Just a year after the establishment of the International Development Association in 1960, Ronnie and the then President of the World Bank broached with the Bank’s Executive Directors the idea of setting up a further affiliated institution, the center that became ICSID. By providing an international forum for the conciliation and arbitration of investment disputes, it could help to promote the flow of private foreign investment, ‘an objective of special concern to the Bank.’ Ronnie elaborated on the idea in an initial draft of the ICSID Convention that was favorably received by the Executive Directors. There followed successive drafts of the Convention that Ronnie skillfully negotiated with member governments. A final text was approved by the Executive Directors in March 1965 and opened by them for signature and ratification of member governments. The twentieth ratification was received—perhaps not coincidentally—from the Netherlands, on September 14, 1966. In accordance with its terms, the ICSID Convention came into force one month later. Early in 1967, the Administrative Council of ICSID held its Inaugural Meeting and elected Ronnie Secretary-General of the Centre, authorizing him to combine that function with continued service as General Counsel of the Bank. Ronnie remained Secretary-General of ICSID for the next 13 years. In that period, he oversaw the preparation of the ICSID Regulations and Rules and Model Clauses, registered the first ICSID cases, launched the Centre’s investment law publishing activities and introduced the ICSID Additional Facility (being made, in the meantime, Vice President as well as General Counsel of the Bank).

When Ronnie first came to the Bank in 1946, his plan was to work there for no more than five years. Fortunately for the Bank and ICSID, he instead stayed, as he put it, 'until the end.' He retired from his World Bank position in 1979 and from his ICSID service the following year. On his retirement from the Bank, Ronnie was decorated by the Dutch government Commander in the Order of Orange-Nassau.

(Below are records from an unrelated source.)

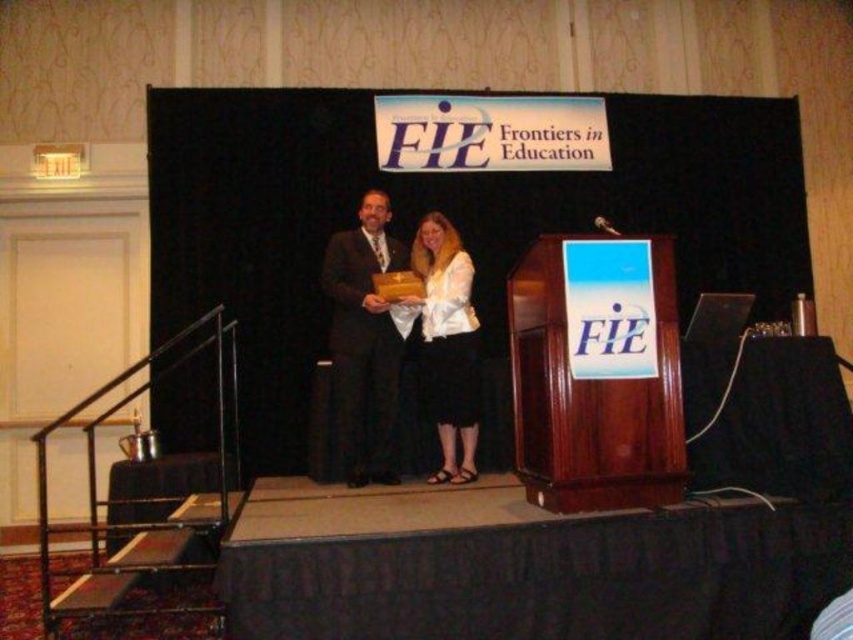 Does matte black suit at center have a greater height compared to matte white blouse at center?

Yes.

Can you confirm if matte black suit at center is positioned to the right of matte white blouse at center?

No, matte black suit at center is not to the right of matte white blouse at center.

Who is more forward, (345, 244) or (415, 252)?

Point (345, 244) is in front.

Identify the location of matte black suit at center. (364, 342).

In 1982, Kitty died in a burglary of their Washington home. Despite that tragedy, Ronnie continued his professional activities. As an observer representing the International Council for Commercial Arbitration, Ronnie participated in the working group and plenary sessions of UNCITRAL on its Model Law on International Commercial Arbitration. He worked as a consultant for the UN Centre on Transnational Corporations. He took justifiable pride in also serving as the presiding arbitrator in two ICSID cases and as the member of an annulment committee in a third case. Ronnie’s writings included his magnificent lectures at the Hague Academy of International Law on the World Bank and ICSID, a lively commentary on the UNCITRAL Model Law and incisive articles on the finality and enforcement of ICSID arbitral awards. Most of these were republished in an invaluable collection of Ronnie’s Selected Essays, which appeared two years before he passed away in 1997.